Commit 9dd0b39
authored
fix: optimize sandbox cleaning performance (#796)
* fix: optimize sandbox cleaning query performance
Split the single OR-based deletion query into two targeted queries:
1. Assigned but orphaned sandboxes — fast with Location key + NOT EXISTS
(~4.7s on prod vs 140s before)
2. Unassigned sandboxes older than 15 days — benefits from new
idx_assigned_lastaccesstime composite index
Additional changes:
- Add composite index on (Assigned, LastAccessTime) for the unassigned
query
- Fetch distinct SEName values upfront to enable the Location unique key
- Replace non-sargable days_since(LastAccessTime) with a pre-computed
threshold (LastAccessTime < NOW() - 15 days)
- Increase default batch_size from 500 to 5000
- Chunk S3 bulk deletes into groups of 1000 (S3 API limit)
* fix: split workers across both deletion query types
Half the workers prefer orphaned sandboxes first, half prefer
unassigned first. This ensures both query types make progress
concurrently instead of one starving the other.
* fix: use cursor-based pagination for sandbox deletion queries
Track the last SBId seen per worker and add SBId > cursor to each
query. This avoids re-scanning millions of already-checked rows on
every batch, turning O(total_rows) scans into O(batch_size) seeks.
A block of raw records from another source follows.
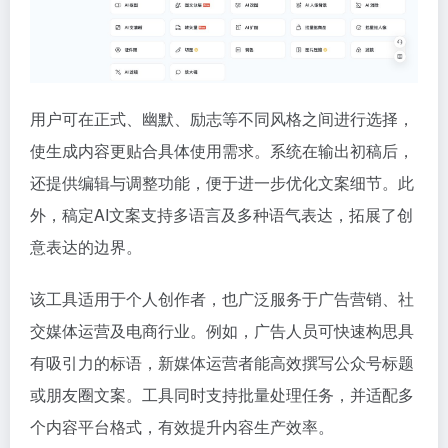
用户可在正式、幽默、励志等不同风格之间进行选择，
使生成内容更贴合具体使用需求。系统在输出初稿后，
还提供编辑与调整功能，便于进一步优化文案细节。此
外，稿定AI文案支持多语言及多种语气表达，拓展了创
意表达的边界。
该工具适用于个人创作者，也广泛服务于广告营销、社
交媒体运营及电商行业。例如，广告人员可快速构思具
有吸引力的标语，新媒体运营者能高效撰写公众号标题
或朋友圈文案。工具同时支持批量处理任务，并适配多
个内容平台格式，有效提升内容生产效率。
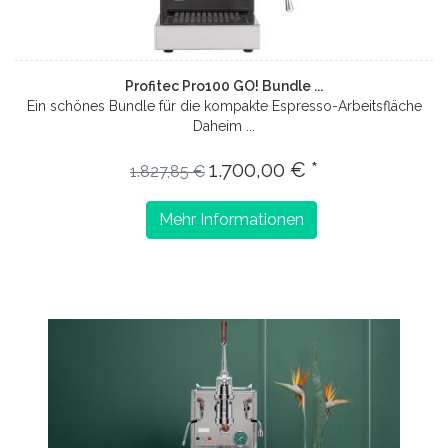
Profitec Pro100 GO! Bundle ...
Ein schönes Bundle für die kompakte Espresso-Arbeitsfläche
Daheim ...
1.700,00 € *
1.827,85 €
Mehr Informationen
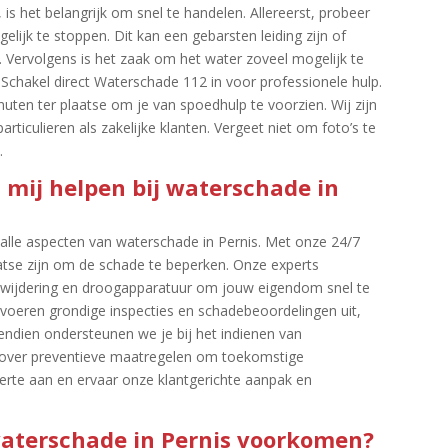
 is het belangrijk om snel te handelen.​ Allereerst, probeer
lijk te stoppen.​ Dit kan een gebarsten leiding zijn of
​ Vervolgens is het zaak om het water zoveel mogelijk te
Schakel direct Waterschade 112 in voor professionele hulp.​
uten ter plaatse om je van spoedhulp te voorzien.​ Wij zijn
ticulieren als zakelijke klanten.​ Vergeet niet om foto’s te
​
 mij helpen bij waterschade in
 alle aspecten van waterschade in Pernis.​ Met onze 24/7
aatse zijn om de schade te beperken.​ Onze experts
rwijdering en droogapparatuur om jouw eigendom snel te
 voeren grondige inspecties en schadebeoordelingen uit,
vendien ondersteunen we je bij het indienen van
 over preventieve maatregelen om toekomstige
erte aan en ervaar onze klantgerichte aanpak en
 waterschade in Pernis voorkomen?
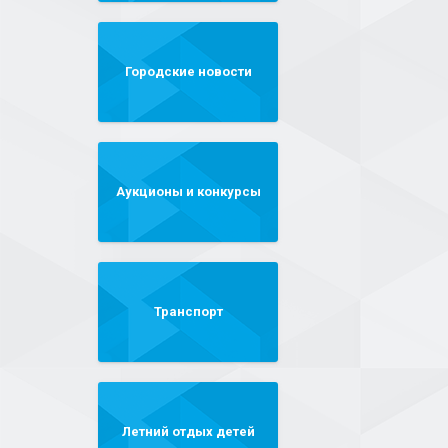
Городские новости
Аукционы и конкурсы
Транспорт
Летний отдых детей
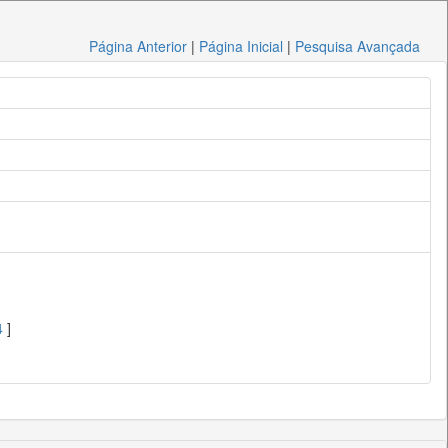
Página Anterior
|
Página Inicial
|
Pesquisa Avançada
4
]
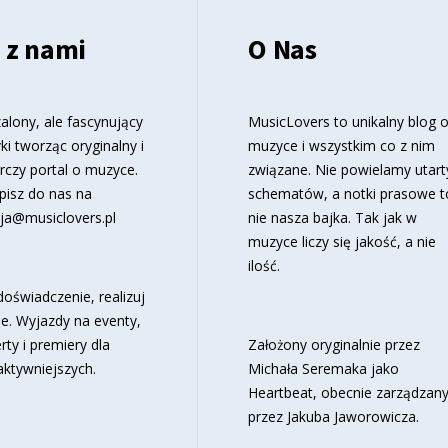
 z nami
O Nas
alony, ale fascynujący
MusicLovers to unikalny blog 
ki tworząc oryginalny i
muzyce i wszystkim co z nim
rczy portal o muzyce.
związane. Nie powielamy utart
pisz do nas na
schematów, a notki prasowe t
ja@musiclovers.pl
nie nasza bajka. Tak jak w
muzyce liczy się jakość, a nie
ilość.
oświadczenie, realizuj
e. Wyjazdy na eventy,
rty i premiery dla
Założony oryginalnie przez
aktywniejszych.
Michała Seremaka jako
Heartbeat, obecnie zarządzan
przez Jakuba Jaworowicza.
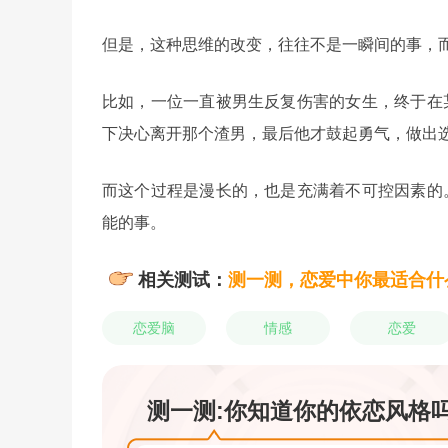
但是，这种思维的改变，往往不是一瞬间的事，
比如，一位一直被男生反复伤害的女生，终于在
下决心离开那个渣男，最后他才鼓起勇气，做出
而这个过程是漫长的，也是充满着不可控因素的
能的事。
相关测试：
测一测，恋爱中你最适合什
恋爱脑
情感
恋爱
测一测:你知道你的依恋风格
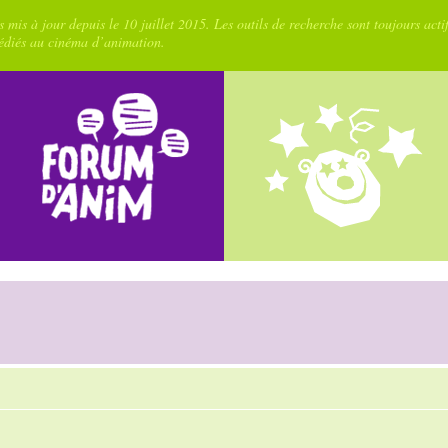
 mis à jour depuis le 10 juillet 2015. Les outils de recherche sont toujours acti
dédiés au cinéma d’animation.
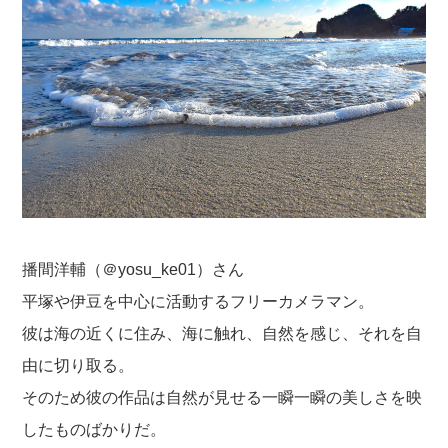
播間洋輔（＠yosu_ke01）さん
平塚や伊豆を中心に活動するフリーカメラマン。
彼は海の近くに住み、海に触れ、自然を感じ、それを自
由に切り取る。
そのため彼の作品は自然が見せる一瞬一瞬の美しさを映
したものばかりだ。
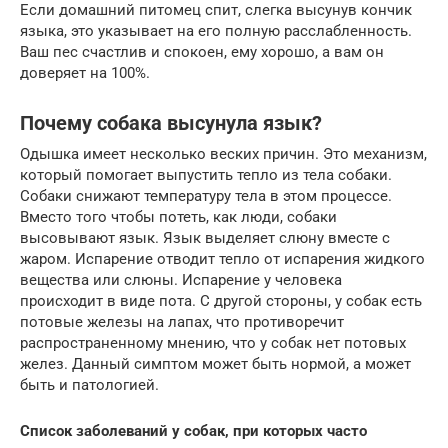
Если домашний питомец спит, слегка высунув кончик
языка, это указывает на его полную расслабленность.
Ваш пес счастлив и спокоен, ему хорошо, а вам он
доверяет на 100%.
Почему собака высунула язык?
Одышка имеет несколько веских причин. Это механизм,
который помогает выпустить тепло из тела собаки.
Собаки снижают температуру тела в этом процессе.
Вместо того чтобы потеть, как люди, собаки
высовывают язык. Язык выделяет слюну вместе с
жаром. Испарение отводит тепло от испарения жидкого
вещества или слюны. Испарение у человека
происходит в виде пота. С другой стороны, у собак есть
потовые железы на лапах, что противоречит
распространенному мнению, что у собак нет потовых
желез. Данный симптом может быть нормой, а может
быть и патологией.
Список заболеваний у собак, при которых часто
* fix: simplify to single worker with parallel S3 deletions
Replace multi-worker approach with a single sequential query loop
and larger batches (50k). S3 delete chunks are now sent concurrently
via TaskGroup. This eliminates lock contention between workers while
keeping S3 throughput high.
* fix: separate row selection from locking to avoid mass locking
Split the SELECT FOR UPDATE into two steps:
1. SELECT without locking to find candidate SBIds (scans many rows)
2. SELECT FOR UPDATE SKIP LOCKED WHERE SBId IN (...) to lock only
the exact matching rows by primary key
Previously FOR UPDATE locked every row examined during the scan
(82M rows for a 50k result), causing 143MB of lock memory and
12+ minute DELETE times. Now only the returned rows are locked.
* fix: remove row locking from sandbox cleanup to avoid lock memory bloat
Split the single long transaction into three phases: SELECT candidates
(short transaction, no locks), S3 delete (no transaction), and DB DELETE
(short transaction). This eliminates the SELECT FOR UPDATE that locked
every row examined during the primary key scan.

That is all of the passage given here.